**EXERCISE DESCRIPTION**
Restate the records in full and exactly, with no images included.

═══ MATERIAL FOR THIS EXERCISE ═══

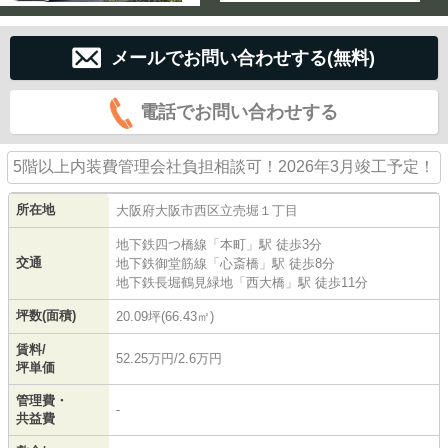
メールでお問い合わせする(無料)
電話でお問い合わせする
5階以上内装費管理会社負担相談可！2026年3月竣工予定！
所在地
大阪府
大阪市西区
立売堀
１丁目
地下鉄四つ橋線
「
本町
」駅 徒歩3分
交通
地下鉄御堂筋線
「
心斎橋
」駅 徒歩8分
地下鉄長堀鶴見緑地
「
西大橋
」駅 徒歩11分
坪数(面積)
20.09坪(66.43㎡)
賃料/
52.25万円/2.6万円
坪単価
管理費・
-
共益費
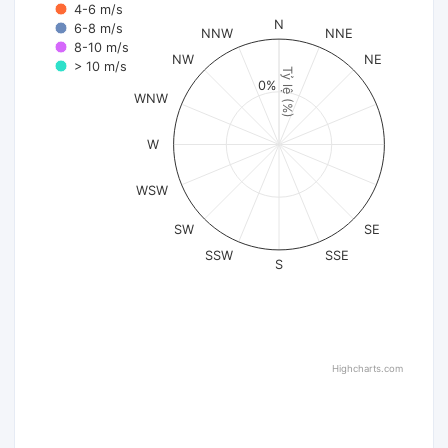
4-6 m/s
N
6-8 m/s
NNW
NNE
8-10 m/s
NW
NE
> 10 m/s
Tỷ lệ (%)
0%
WNW
W
WSW
SW
SE
SSW
SSE
S
Highcharts.com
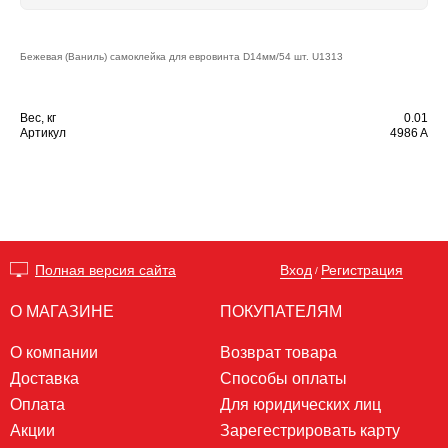
Бежевая (Ваниль) самоклейка для евровинта D14мм/54 шт. U1313
Вес, кг
0.01
Артикул
4986 A
Вход
Регистрация
Полная версия сайта
/
О МАГАЗИНЕ
ПОКУПАТЕЛЯМ
О компании
Возврат товара
Доставка
Способы оплаты
Оплата
Для юридических лиц
Акции
Зарегестрировать карту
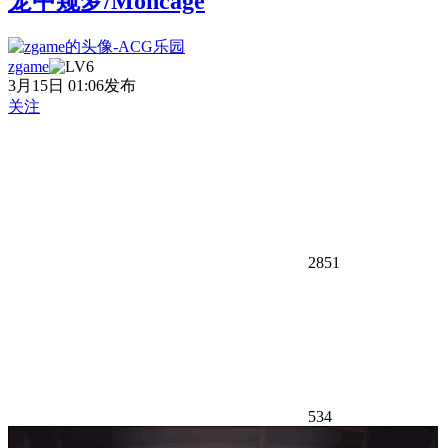
笼中窥梦/Moncage
zgame
3月15日 01:06发布
关注
2851
534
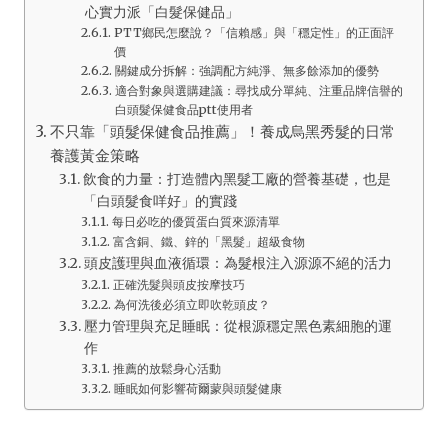
心實力派「白髮保健品」
PTT鄉民怎麼說？「信賴感」與「穩定性」的正面評
價
關鍵成分拆解：強調配方純淨、無多餘添加的優勢
適合對象與選購建議：尋找成分單純、注重品牌信譽的
白頭髮保健食品ptt使用者
不只靠「頭髮保健食品推薦」！養成烏黑秀髮的日常
養護黃金策略
飲食的力量：打造體內黑髮工廠的營養基礎，也是
「白頭髮食咩好」的實踐
每日必吃的優質蛋白質來源清單
富含銅、鐵、鋅的「黑髮」超級食物
頭皮護理與血液循環：為髮根注入源源不絕的活力
正確洗髮與頭皮按摩技巧
為何洗後必須立即吹乾頭皮？
壓力管理與充足睡眠：從根源穩定黑色素細胞的運
作
推薦的放鬆身心活動
睡眠如何影響荷爾蒙與頭髮健康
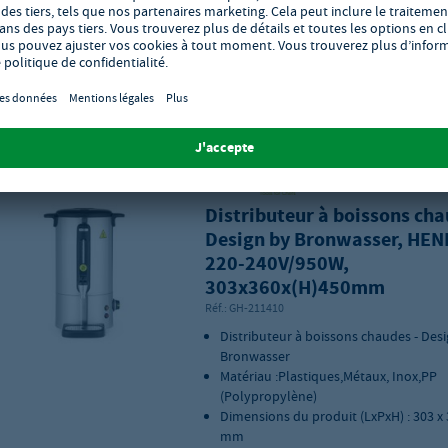
mm
Délai de livraison : 4 - 7 jours ouvra
Ajouter à vos favoris
Distributeur à boissons cha
Design by Bronwasser, HEND
220-240V/950W,
303x360x(H)450mm
Réf.:
GH-211410
Distributeur à boissons chaudes - Des
Bronwasser
Matériau :Plastiques,Métaux, Inox,PP
(Polypropylène)
Dimensions du produit (LxPxH) : 303 x 
mm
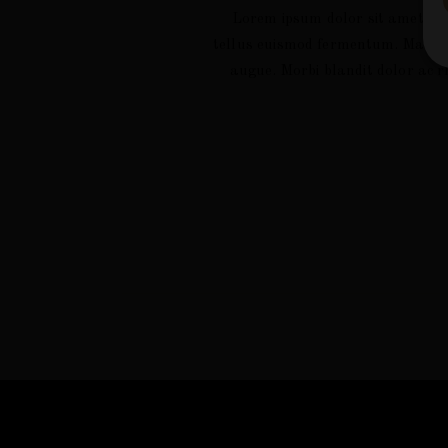
Lorem ipsum dolor sit amet scel
tellus euismod fermentum. Maecenas
augue. Morbi blandit dolor ac 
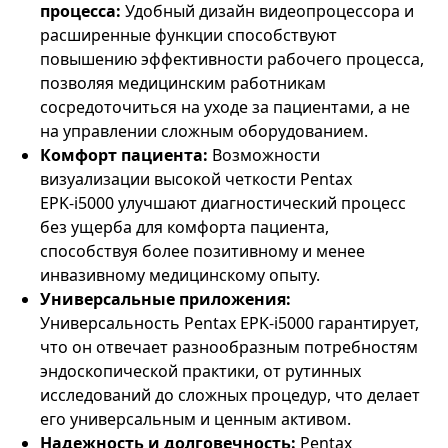
процесса:
Удобный дизайн видеопроцессора и
расширенные функции способствуют
повышению эффективности рабочего процесса,
позволяя медицинским работникам
сосредоточиться на уходе за пациентами, а не
на управлении сложным оборудованием.
Комфорт пациента:
Возможности
визуализации высокой четкости Pentax
EPK‑i5000 улучшают диагностический процесс
без ущерба для комфорта пациента,
способствуя более позитивному и менее
инвазивному медицинскому опыту.
Универсальные приложения:
Универсальность Pentax EPK‑i5000 гарантирует,
что он отвечает разнообразным потребностям
эндоскопической практики, от рутинных
исследований до сложных процедур, что делает
его универсальным и ценным активом.
Надежность и долговечность:
Pentax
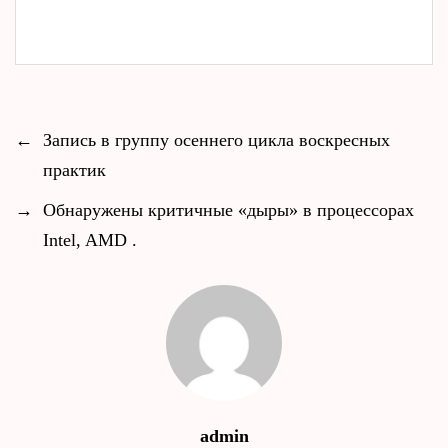
←
Запись в группу осеннего цикла воскресных
практик
→
Обнаружены критичные «дыры» в процессорах
Intel, AMD .
admin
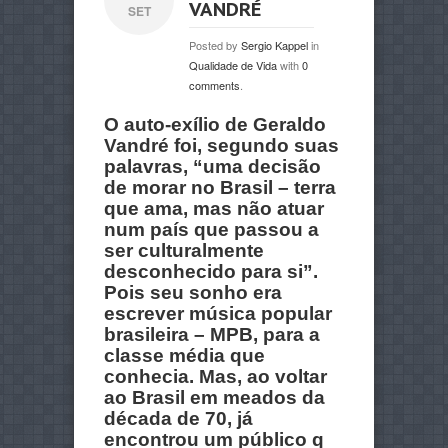
VANDRÉ
SET
Posted by
Sergio Kappel
in
Qualidade de Vida
with
0
comments
.
O auto-exílio de Geraldo
Vandré foi, segundo suas
palavras, “uma decisão
de morar no Brasil – terra
que ama, mas não atuar
num país que passou a
ser culturalmente
desconhecido para si”.
Pois seu sonho era
escrever música popular
brasileira – MPB, para a
classe média que
conhecia. Mas, ao voltar
ao Brasil em meados da
década de 70, já
encontrou um público q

═══

**EXERCISE SOLUTION**
メールでお問い合わせする(無料)
電話でお問い合わせする
5階以上内装費管理会社負担相談可！2026年3月竣工予定！
所在地
大阪府
大阪市西区
立売堀
１丁目
地下鉄四つ橋線
「
本町
」駅 徒歩3分
交通
地下鉄御堂筋線
「
心斎橋
」駅 徒歩8分
地下鉄長堀鶴見緑地
「
西大橋
」駅 徒歩11分
坪数(面積)
20.09坪(66.43㎡)
賃料/
52.25万円/2.6万円
坪単価
管理費・
-
共益費
4-6 m/s
N
6-8 m/s
NNW
NNE
8-10 m/s
NW
NE
> 10 m/s
Tỷ lệ (%)
0%
WNW
W
WSW
SW
SE
SSW
SSE
S
Highcharts.com
Бежевая (Ваниль) самоклейка для евровинта D14мм/54 шт. U1313
Вес, кг
0.01
Артикул
4986 A
Вход
Регистрация
Полная версия сайта
/
О МАГАЗИНЕ
ПОКУПАТЕЛЯМ
О компании
Возврат товара
Доставка
Способы оплаты
Оплата
Для юридических лиц
Акции
Зарегестрировать карту
笼中窥梦/Moncage
zgame
3月15日 01:06发布
关注
2851
534
心實力派「白髮保健品」
PTT鄉民怎麼說？「信賴感」與「穩定性」的正面評
價
關鍵成分拆解：強調配方純淨、無多餘添加的優勢
適合對象與選購建議：尋找成分單純、注重品牌信譽的
白頭髮保健食品ptt使用者
不只靠「頭髮保健食品推薦」！養成烏黑秀髮的日常
養護黃金策略
飲食的力量：打造體內黑髮工廠的營養基礎，也是
「白頭髮食咩好」的實踐
每日必吃的優質蛋白質來源清單
富含銅、鐵、鋅的「黑髮」超級食物
頭皮護理與血液循環：為髮根注入源源不絕的活力
正確洗髮與頭皮按摩技巧
為何洗後必須立即吹乾頭皮？
壓力管理與充足睡眠：從根源穩定黑色素細胞的運
作
推薦的放鬆身心活動
睡眠如何影響荷爾蒙與頭髮健康
mm
Délai de livraison : 4 - 7 jours ouvra
Ajouter à vos favoris
Distributeur à boissons cha
Design by Bronwasser, HEND
220-240V/950W,
303x360x(H)450mm
Réf.:
GH-211410
Distributeur à boissons chaudes - Des
Bronwasser
Matériau :Plastiques,Métaux, Inox,PP
(Polypropylène)
Dimensions du produit (LxPxH) : 303 x 
mm
Lorem ipsum dolor sit amet scel
tellus euismod fermentum. Maecenas
augue. Morbi blandit dolor ac 
процесса:
Удобный дизайн видеопроцессора и
расширенные функции способствуют
повышению эффективности рабочего процесса,
позволяя медицинским работникам
сосредоточиться на уходе за пациентами, а не
на управлении сложным оборудованием.
Комфорт пациента:
Возможности
визуализации высокой четкости Pentax
EPK‑i5000 улучшают диагностический процесс
без ущерба для комфорта пациента,
способствуя более позитивному и менее
инвазивному медицинскому опыту.
Универсальные приложения:
Универсальность Pentax EPK‑i5000 гарантирует,
что он отвечает разнообразным потребностям
эндоскопической практики, от рутинных
исследований до сложных процедур, что делает
его универсальным и ценным активом.
Надежность и долговечность:
Pentax
←
Запись в группу осеннего цикла воскресных
практик
→
Обнаружены критичные «дыры» в процессорах
Intel, AMD .
admin
VANDRÉ
SET
Posted by
Sergio Kappel
in
Qualidade de Vida
with
0
comments
.
O auto-exílio de Geraldo
Vandré foi, segundo suas
palavras, “uma decisão
de morar no Brasil – terra
que ama, mas não atuar
num país que passou a
ser culturalmente
desconhecido para si”.
Pois seu sonho era
escrever música popular
brasileira – MPB, para a
classe média que
conhecia. Mas, ao voltar
ao Brasil em meados da
década de 70, já
encontrou um público q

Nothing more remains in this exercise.